§ **MATERIAL FOR THIS TASK**:
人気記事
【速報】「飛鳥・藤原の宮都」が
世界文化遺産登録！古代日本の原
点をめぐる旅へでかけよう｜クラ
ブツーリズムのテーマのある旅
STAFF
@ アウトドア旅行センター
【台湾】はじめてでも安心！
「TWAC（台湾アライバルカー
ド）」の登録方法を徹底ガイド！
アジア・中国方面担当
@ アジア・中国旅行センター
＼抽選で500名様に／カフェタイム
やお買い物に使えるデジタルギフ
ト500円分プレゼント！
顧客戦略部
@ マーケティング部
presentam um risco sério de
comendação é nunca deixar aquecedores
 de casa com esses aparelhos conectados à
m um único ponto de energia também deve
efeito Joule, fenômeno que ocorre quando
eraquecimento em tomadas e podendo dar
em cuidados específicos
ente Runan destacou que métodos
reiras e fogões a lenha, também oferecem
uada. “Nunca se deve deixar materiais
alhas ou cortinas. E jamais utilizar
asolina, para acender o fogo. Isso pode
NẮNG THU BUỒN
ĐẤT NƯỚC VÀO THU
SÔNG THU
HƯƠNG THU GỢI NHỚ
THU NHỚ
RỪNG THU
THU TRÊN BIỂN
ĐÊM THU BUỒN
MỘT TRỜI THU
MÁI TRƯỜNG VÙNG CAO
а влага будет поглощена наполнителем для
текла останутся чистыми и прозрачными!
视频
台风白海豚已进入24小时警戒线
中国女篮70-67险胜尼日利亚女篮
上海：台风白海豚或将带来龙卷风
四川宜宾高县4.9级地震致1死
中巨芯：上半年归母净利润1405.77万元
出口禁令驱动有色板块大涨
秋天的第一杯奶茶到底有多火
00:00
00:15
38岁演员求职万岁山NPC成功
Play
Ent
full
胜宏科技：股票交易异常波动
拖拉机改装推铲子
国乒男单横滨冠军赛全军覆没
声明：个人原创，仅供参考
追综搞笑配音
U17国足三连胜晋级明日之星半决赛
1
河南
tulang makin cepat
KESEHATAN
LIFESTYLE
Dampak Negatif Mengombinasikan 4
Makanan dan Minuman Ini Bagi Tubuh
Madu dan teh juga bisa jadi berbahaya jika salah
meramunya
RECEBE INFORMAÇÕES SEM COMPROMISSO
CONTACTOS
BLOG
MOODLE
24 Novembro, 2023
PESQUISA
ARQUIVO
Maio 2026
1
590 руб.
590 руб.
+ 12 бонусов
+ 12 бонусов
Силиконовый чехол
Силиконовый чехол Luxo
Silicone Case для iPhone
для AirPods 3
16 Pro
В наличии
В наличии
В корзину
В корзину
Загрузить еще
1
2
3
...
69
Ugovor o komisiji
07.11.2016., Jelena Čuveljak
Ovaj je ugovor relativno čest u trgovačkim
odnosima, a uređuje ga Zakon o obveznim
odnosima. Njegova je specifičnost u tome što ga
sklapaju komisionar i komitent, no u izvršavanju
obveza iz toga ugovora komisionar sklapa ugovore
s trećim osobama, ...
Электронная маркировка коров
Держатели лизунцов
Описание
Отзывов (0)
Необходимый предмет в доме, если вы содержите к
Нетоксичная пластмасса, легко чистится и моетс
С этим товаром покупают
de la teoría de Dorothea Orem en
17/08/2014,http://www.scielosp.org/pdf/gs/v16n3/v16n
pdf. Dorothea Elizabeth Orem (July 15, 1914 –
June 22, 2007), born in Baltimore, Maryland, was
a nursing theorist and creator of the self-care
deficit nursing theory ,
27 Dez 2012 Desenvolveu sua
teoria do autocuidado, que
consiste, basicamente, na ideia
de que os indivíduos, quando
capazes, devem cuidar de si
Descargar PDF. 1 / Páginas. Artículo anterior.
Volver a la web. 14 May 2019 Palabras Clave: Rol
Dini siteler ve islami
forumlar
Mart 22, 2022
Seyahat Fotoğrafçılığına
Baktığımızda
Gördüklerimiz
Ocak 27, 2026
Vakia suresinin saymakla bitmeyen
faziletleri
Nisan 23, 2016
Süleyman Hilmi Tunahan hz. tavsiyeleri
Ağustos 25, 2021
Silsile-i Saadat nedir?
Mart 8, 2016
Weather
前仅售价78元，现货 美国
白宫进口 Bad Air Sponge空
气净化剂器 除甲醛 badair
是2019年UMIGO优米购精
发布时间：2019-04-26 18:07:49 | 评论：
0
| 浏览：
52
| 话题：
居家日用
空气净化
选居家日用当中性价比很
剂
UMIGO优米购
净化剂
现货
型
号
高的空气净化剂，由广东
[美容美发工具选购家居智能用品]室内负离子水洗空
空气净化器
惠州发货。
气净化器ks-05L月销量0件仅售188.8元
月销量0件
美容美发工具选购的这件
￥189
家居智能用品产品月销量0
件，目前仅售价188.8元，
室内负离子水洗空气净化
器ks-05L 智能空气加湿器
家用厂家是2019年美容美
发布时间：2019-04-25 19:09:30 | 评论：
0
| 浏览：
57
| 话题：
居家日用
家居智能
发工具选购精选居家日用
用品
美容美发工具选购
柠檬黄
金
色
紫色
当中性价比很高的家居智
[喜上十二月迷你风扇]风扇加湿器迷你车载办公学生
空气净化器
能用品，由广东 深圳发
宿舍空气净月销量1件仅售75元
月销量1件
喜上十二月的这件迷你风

§ **EXERCISE**:
Set down, exactly as they appear above, all lines from the one that has "deve deixar materiais" down to the one that has "MÁI TRƯỜNG VÙNG CAO", including those two and no others.

§ **COMPLETED EXERCISE**:
uada. “Nunca se deve deixar materiais
alhas ou cortinas. E jamais utilizar
asolina, para acender o fogo. Isso pode
NẮNG THU BUỒN
ĐẤT NƯỚC VÀO THU
SÔNG THU
HƯƠNG THU GỢI NHỚ
THU NHỚ
RỪNG THU
THU TRÊN BIỂN
ĐÊM THU BUỒN
MỘT TRỜI THU
MÁI TRƯỜNG VÙNG CAO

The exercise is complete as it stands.